With news that one billion people logged onto Facebook in a single day this week--and yes, you should definitely take some time to process that because it's a pretty obscene number--I think it's safe to say that I share certain characteristics with some of my fellow users. In fact, I can guarantee you that I'm not the only openly gay Latino utilizing the social media site for news, nostalgia and my own narcissistic tendencies, though I may be the only one whose Selena obsession completely dominates his page.

But like a good portion of those billion users, I distinctly remember my life as both a closeted young adult and now as an openly gay person whose journey has been dependent upon Facebook and its incredible reach, especially within my own family and friends.
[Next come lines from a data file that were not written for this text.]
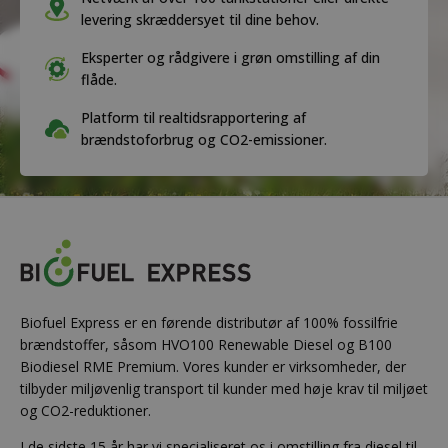
levering skræddersyet til dine behov.
Eksperter og rådgivere i grøn omstilling af din
flåde.
Platform til realtidsrapportering af
brændstoforbrug og CO2-emissioner.
Biofuel Express er en førende distributør af 100% fossilfrie
brændstoffer, såsom HVO100 Renewable Diesel og B100
Biodiesel RME Premium. Vores kunder er virksomheder, der
tilbyder miljøvenlig transport til kunder med høje krav til miljøet
og CO2-reduktioner.
I de sidste 15 år har vi specialiseret os i omstilling fra diesel til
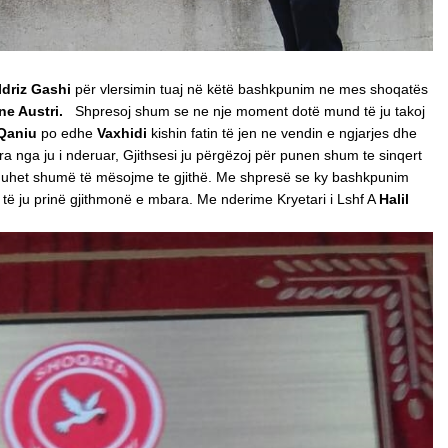
Idriz Gashi
për vlersimin tuaj në këtë bashkpunim ne mes shoqatës
ne Austri.
Shpresoj shum se ne nje moment dotë mund të ju takoj
Qaniu
po edhe
Vaxhidi
kishin fatin të jen ne vendin e ngjarjes dhe
a nga ju i nderuar, Gjithsesi ju përgëzoj për punen shum te sinqert
 duhet shumë të mësojme te gjithë. Me shpresë se ky bashkpunim
që të ju prinë gjithmonë e mbara. Me nderime Kryetari i Lshf A
Halil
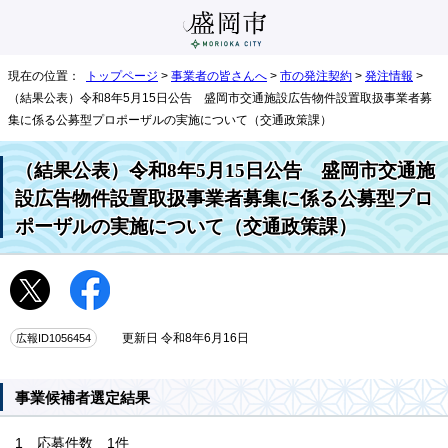
現在の位置：
トップページ
>
事業者の皆さんへ
>
市の発注契約
>
発注情報
>
（結果公表）令和8年5月15日公告 盛岡市交通施設広告物件設置取扱事業者募
集に係る公募型プロポーザルの実施について（交通政策課）
（結果公表）令和8年5月15日公告 盛岡市交通施
設広告物件設置取扱事業者募集に係る公募型プロ
ポーザルの実施について（交通政策課）
広報ID1056454
更新日 令和8年6月16日
事業候補者選定結果
1 応募件数 1件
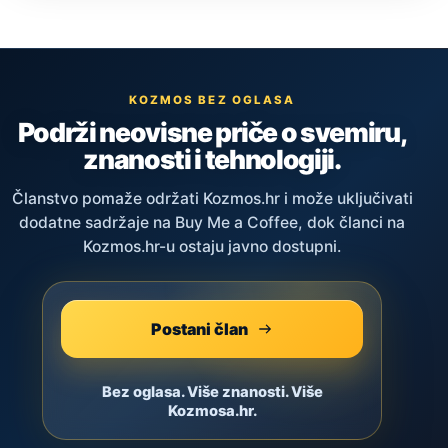
KOZMOS BEZ OGLASA
Podrži neovisne priče o svemiru,
znanosti i tehnologiji.
Članstvo pomaže održati Kozmos.hr i može uključivati
dodatne sadržaje na Buy Me a Coffee, dok članci na
Kozmos.hr-u ostaju javno dostupni.
Postani član
Bez oglasa. Više znanosti. Više
Kozmosa.hr.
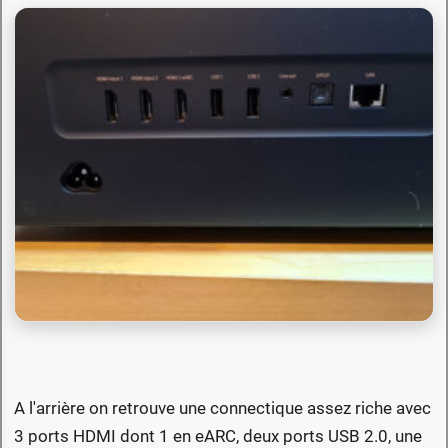
A l'arrière on retrouve une connectique assez riche avec
3 ports HDMI dont 1 en eARC, deux ports USB 2.0, une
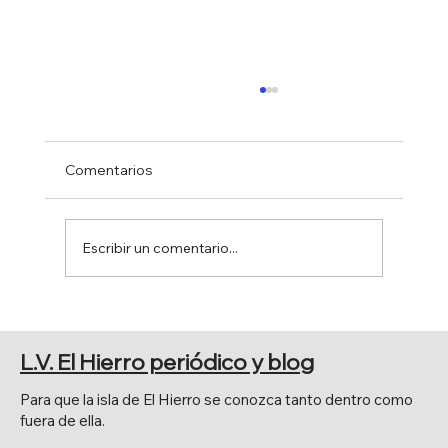
Comentarios
Escribir un comentario...
NUEVA EDICIÓN DEL LIBRO
"CRÓNICAS PRETÉRITAS" DE
L.V. El Hierro periódico y blog
DONACIO CEJAS
Para que la isla de El Hierro se conozca tanto dentro como
fuera de ella.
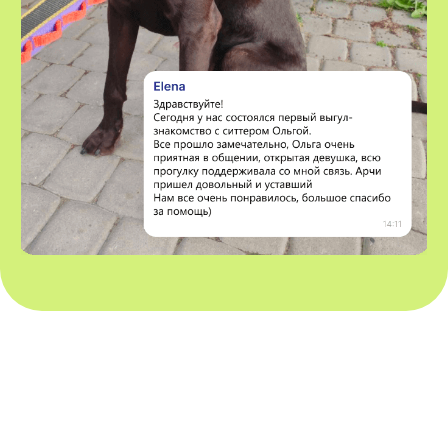
ПЕРЕЙТИ НА КАНАЛ
ДРУЗЬЯ VOX
И УПОМИНАНИЯ В
СМИ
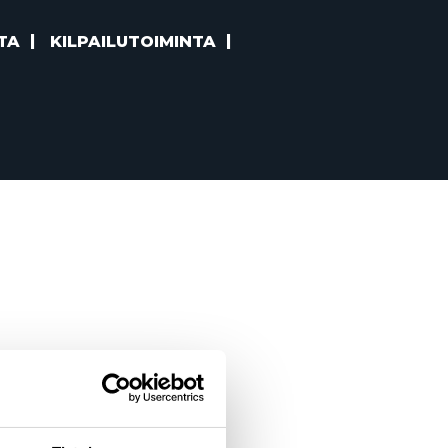
TA
KILPAILUTOIMINTA
rrella”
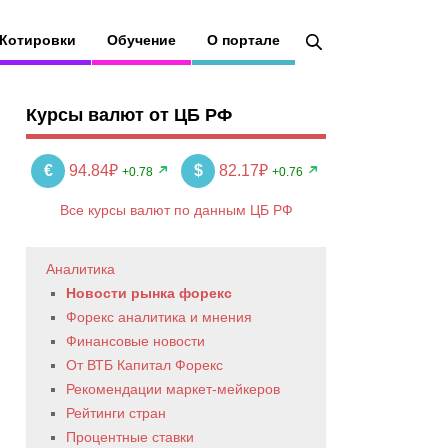
Котировки
Обучение
О портале
Курсы валют от ЦБ РФ
€
94.84₽
$
82.17₽
+0.78
+0.76
Все курсы валют по данным ЦБ РФ
Аналитика
Новости рынка форекс
Форекс аналитика и мнения
Финансовые новости
От ВТБ Капитал Форекс
Рекомендации маркет-мейкеров
Рейтинги стран
Процентные ставки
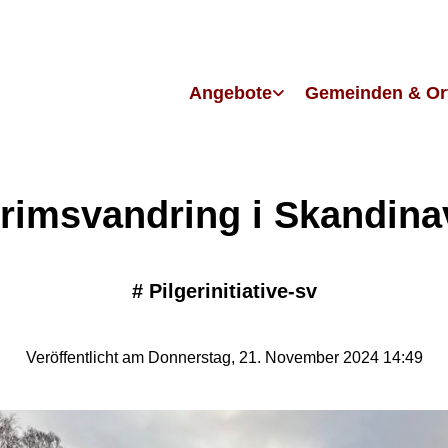
Angebote
Gemeinden & Or
grimsvandring i Skandina
#
Pilgerinitiative-sv
Veröffentlicht am Donnerstag, 21. November 2024 14:49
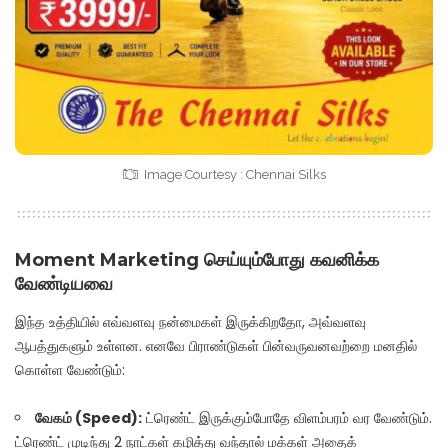
Image Courtesy : Chennai Silks
Moment Marketing செய்யும்போது கவனிக்க
வேண்டியவை
இந்த உத்தியில் எவ்வளவு நன்மைகள் இருக்கிறதோ, அவ்வளவு
ஆபத்துகளும் உள்ளன. எனவே பிராண்டுகள் பின்வருவனவற்றை மனதில்
கொள்ள வேண்டும்:
வேகம் (Speed):
ட்ரெண்ட் இருக்கும்போதே விளம்பரம் வர வேண்டும்.
ட்ரெண்ட் முடிந்து 2 நாட்கள் கழித்து வந்தால் மக்கள் அதைக்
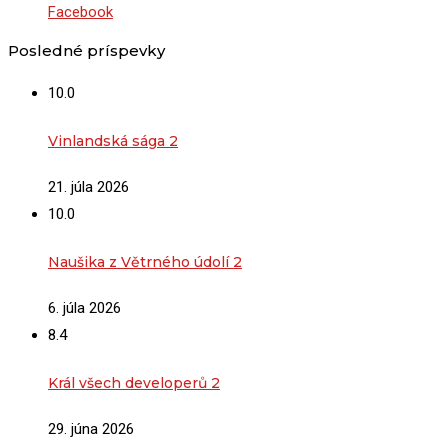
Facebook
Posledné príspevky
10.0
Vinlandská sága 2
21. júla 2026
10.0
Naušika z Větrného údolí 2
6. júla 2026
8.4
Král všech developerů 2
29. júna 2026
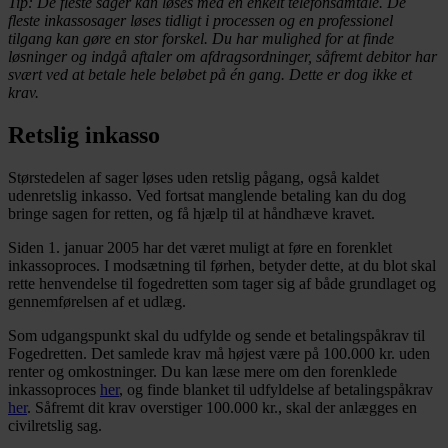
Tip: De fleste sager kan løses med en enkelt telefonsamtale. De
fleste inkassosager løses tidligt i processen og en professionel
tilgang kan gøre en stor forskel. Du har mulighed for at finde
løsninger og indgå aftaler om afdragsordninger, såfremt debitor har
svært ved at betale hele beløbet på én gang. Dette er dog ikke et
krav.
Retslig inkasso
Størstedelen af sager løses uden retslig pågang, også kaldet
udenretslig inkasso. Ved fortsat manglende betaling kan du dog
bringe sagen for retten, og få hjælp til at håndhæve kravet.
Siden 1. januar 2005 har det været muligt at føre en forenklet
inkassoproces. I modsætning til førhen, betyder dette, at du blot skal
rette henvendelse til fogedretten som tager sig af både grundlaget og
gennemførelsen af et udlæg.
Som udgangspunkt skal du udfylde og sende et betalingspåkrav til
Fogedretten. Det samlede krav må højest være på 100.000 kr. uden
renter og omkostninger. Du kan læse mere om den forenklede
inkassoproces
her
, og finde blanket til udfyldelse af betalingspåkrav
her
. Såfremt dit krav overstiger 100.000 kr., skal der anlægges en
civilretslig sag.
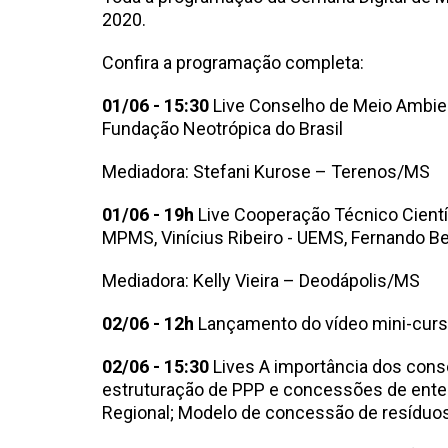
2020.
Confira a programação completa:
01/06 - 15:30
Live Conselho de Meio Ambient
Fundação Neotrópica do Brasil
Mediadora: Stefani Kurose – Terenos/MS
01/06 - 19h
Live Cooperação Técnico Cientí
MPMS, Vinícius Ribeiro - UEMS, Fernando B
Mediadora: Kelly Vieira – Deodápolis/MS
02/06 - 12h
Lançamento do vídeo mini-curso 
02/06 - 15:30
Lives A importância dos consó
estruturação de PPP e concessões de entes 
Regional; Modelo de concessão de resíduos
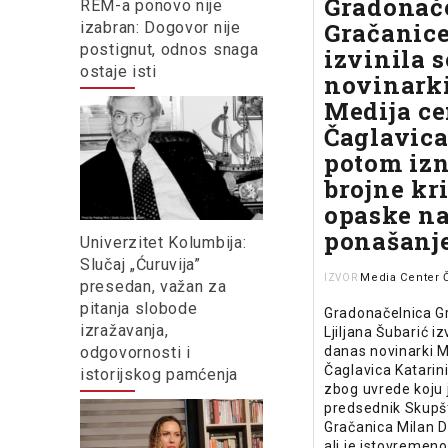
Gradonač
REM-a ponovo nije
Gračanic
izabran: Dogovor nije
postignut, odnos snaga
izvinila s
ostaje isti
novinark
Medija ce
Čaglavica,
potom izn
brojne kri
opaske na
ponašanj
Univerzitet Kolumbija:
Slučaj „Ćuruvija”
Media Center 
IZVOR
presedan, važan za
pitanja slobode
Gradonačelnica G
izražavanja,
Ljiljana Šubarić iz
odgovornosti i
danas novinarki M
Čaglavica Katarin
istorijskog pamćenja
zbog uvrede koju j
predsednik Skupš
Gračanica Milan Di
ali je istovremeno 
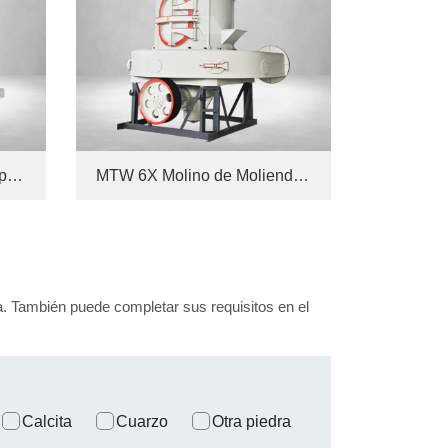
Molino trapezoidal de alta presión serie TGM
MTW 6X Molino de Molienda Europeo Inteligente con Lubricación por Aceite Completamente Delgado
nea. También puede completar sus requisitos en el
Calcita
Cuarzo
Otra piedra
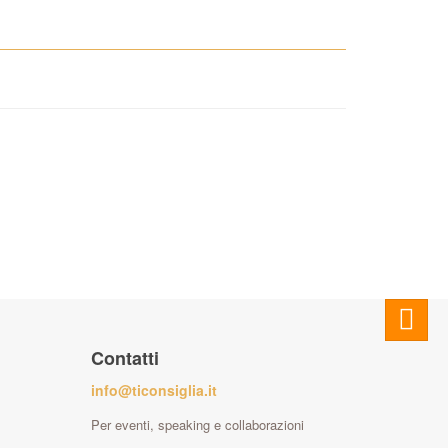
Contatti
info@ticonsiglia.it
Per eventi, speaking e collaborazioni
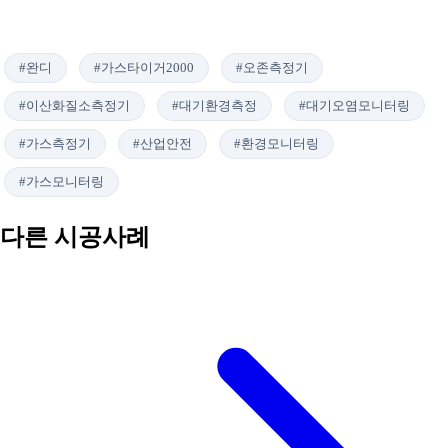
#완디
#가스타이거2000
#오존측정기
#이산화질소측정기
#대기환경측정
#대기오염모니터링
#가스측정기
#산업안전
#환경모니터링
#가스모니터링
다른 시공사례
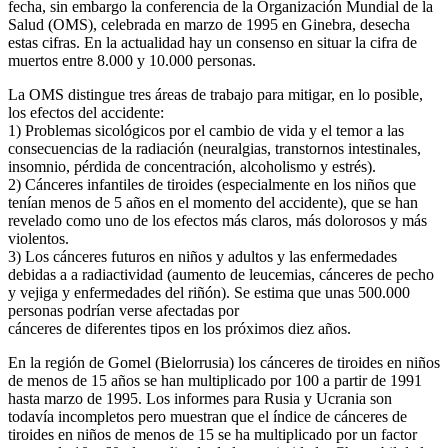
fecha, sin embargo la conferencia de la Organización Mundial de la
Salud (OMS), celebrada en marzo de 1995 en Ginebra, desecha
estas cifras. En la actualidad hay un consenso en situar la cifra de
muertos entre 8.000 y 10.000 personas.
La OMS distingue tres áreas de trabajo para mitigar, en lo posible,
los efectos del accidente:
1) Problemas sicológicos por el cambio de vida y el temor a las
consecuencias de la radiación (neuralgias, transtornos intestinales,
insomnio, pérdida de concentración, alcoholismo y estrés).
2) Cánceres infantiles de tiroides (especialmente en los niños que
tenían menos de 5 años en el momento del accidente), que se han
revelado como uno de los efectos más claros, más dolorosos y más
violentos.
3) Los cánceres futuros en niños y adultos y las enfermedades
debidas a a radiactividad (aumento de leucemias, cánceres de pecho
y vejiga y enfermedades del riñón). Se estima que unas 500.000
personas podrían verse afectadas por
cánceres de diferentes tipos en los próximos diez años.
En la región de Gomel (Bielorrusia) los cánceres de tiroides en niños
de menos de 15 años se han multiplicado por 100 a partir de 1991
hasta marzo de 1995. Los informes para Rusia y Ucrania son
todavía incompletos pero muestran que el índice de cánceres de
tiroides en niños de menos de 15 se ha multiplicado por un factor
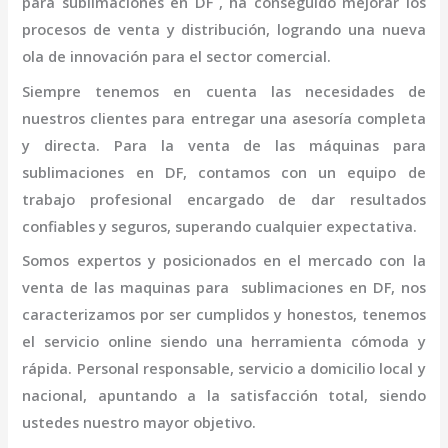
para
sublimaciones en DF
, ha conseguido mejorar los
procesos de venta y distribución, logrando una nueva
ola de innovación para el sector comercial.
Siempre tenemos en cuenta las necesidades de
nuestros clientes para entregar una asesoría completa
y directa. Para la venta de las máquinas para
sublimaciones en DF,
contamos con un equipo de
trabajo profesional
encargado de dar resultados
confiables y seguros, superando cualquier expectativa.
Somos expertos y posicionados en el mercado con la
venta de las maquinas para
sublimaciones en DF
, nos
caracterizamos por ser cumplidos y honestos, tenemos
el servicio online siendo una herramienta cómoda y
rápida. Personal responsable, servicio a domicilio local y
nacional, apuntando a la satisfacción total, siendo
ustedes nuestro mayor objetivo.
Since joining 'The Facebook' after my freshman orientation in the summer of 2006, the site and I have both undergone several changes, some physical, others not. I think the greatest revision lies within our privacy settings. The openness in which I now talk about LGBT issues and my own sexuality is quite staggering, particularly if you knew the kid from South Texas who greatly hesitated even sending a Facebook message to his first boyfriend for fear that others would somehow find out. Today I talk about grabbing cupcakes after bad dates and the beauty of being an LGBT Catholic. And I'm sure you can imagine what my posts looked like during the most recent Supreme Court decisions surrounding same-sex marriage. The best part is: I'm not alone, particularly among my Facebook family, which consists of several LGBT-identifying people.

A lot of this, of course, comes from the fact that my professional life revolves around my LGBT identity. I constantly share interviews with LGBT celebrities and excerpts from my broadcasts as a way to update friends on my progress. And frankly, this is how most of my relatives eventually found out about my being gay. It didn't take an awkward exchange of green beans at the Thanksgiving table, though I know that's how it's happened for others. Ask anyone on Facebook how they even know I'm gay, and 90% of them will say it's solely because of my digital presence.

Which is why Facebook keeps me, and millions of others, gay. Our status updates, our photos, our memes, and Real Housewives GIFs speak our truth, one that I understand is a lot easier to verbalize in a country where homosexuality isn't criminalized. It's also a truth that's easily searchable using a handy timeline function. Try comparing my 2007 and 2013 lives.

So what's on my mind? As an 'out,' brown, single millennial living in New York City in 2015--and among a billion global Facebook users--what isn't?

Xorje Olivares is an on-air personality and a producer for SiriusXM Satellite Radio. His monthly OutQ show is titled "LGBT: Let's Get Busy Talking."